The burning house at the beginning of the film was a bit of serendipity for the film's crew. The local fire department was burning down an old house to practice putting out the fire, and agreed to let the filmmakers set up and film the event.
According to George A. Romero the only problem that ever came up with the people of Evans City, where the film was being shot, was about the filming of the final scene. In the conclusion Col. Peckem has to strip down and change clothes before being lifted off by the helicopter. Some of the locals saw the scene as it was being shot and took offense to the sight of a nude man outside. Romero said lawyers had to be called in to resolve the issue.

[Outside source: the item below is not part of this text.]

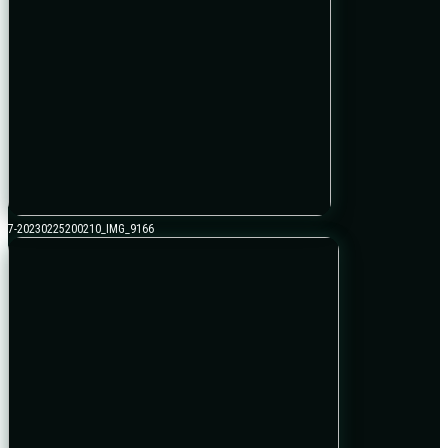
7-20230225200210_IMG_9166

Director George A. Romero makes two cameos in the film; the first as a local being herded into the high school and the second as the head of the president of the United States seen on a monitor screen.
The basis of the film was a script by Romero's friend and co-worker Paul McCollough entitled 'The Mad People'. McCollough gave the script to Romero with his blessing to re-write it and Romero turned out a revised version of it that was made into 'The Crazies'.
In the opening scene, Special Effects Technician for The Crazies, Regis Survinski plays the insane father who murders his wife and torches the house. The children of Cinematographer S. William Hinzman play the terrified kids in the scene. The house was originally slated for destruction by the local fireman as a practice run and Romero got permission to film the burning of it.
Of the three Romero movies Richard France was in, this is the only one where he appears "in person." In There's Always Vanilla (1971) and Dawn of the Dead (1978), he's exclusively shown or heard on television.